Instructions to follow
Leave out the pictures and output the data verbatim.
** Opening Raw data block **
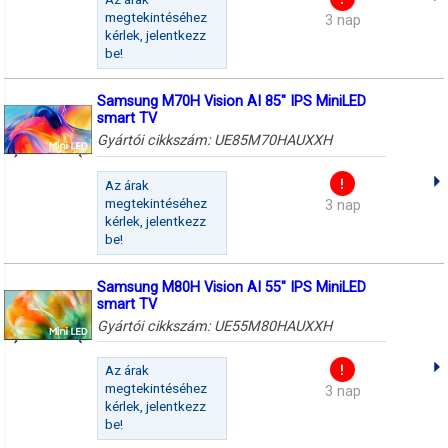
megtekintéséhez
3 nap
kérlek, jelentkezz
be!
Samsung M70H Vision AI 85" IPS MiniLED
smart TV
Gyártói cikkszám:
UE85M70HAUXXH
Az árak
megtekintéséhez
3 nap
kérlek, jelentkezz
be!
Samsung M80H Vision AI 55" IPS MiniLED
smart TV
Gyártói cikkszám:
UE55M80HAUXXH
Az árak
megtekintéséhez
3 nap
kérlek, jelentkezz
be!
** Closing Raw data block **
Your solution
megtekintéséhez
3 nap
kérlek, jelentkezz
be!
Samsung M70H Vision AI 85" IPS MiniLED
smart TV
Gyártói cikkszám:
UE85M70HAUXXH
Az árak
megtekintéséhez
3 nap
kérlek, jelentkezz
be!
Samsung M80H Vision AI 55" IPS MiniLED
smart TV
Gyártói cikkszám:
UE55M80HAUXXH
Az árak
megtekintéséhez
3 nap
kérlek, jelentkezz
be!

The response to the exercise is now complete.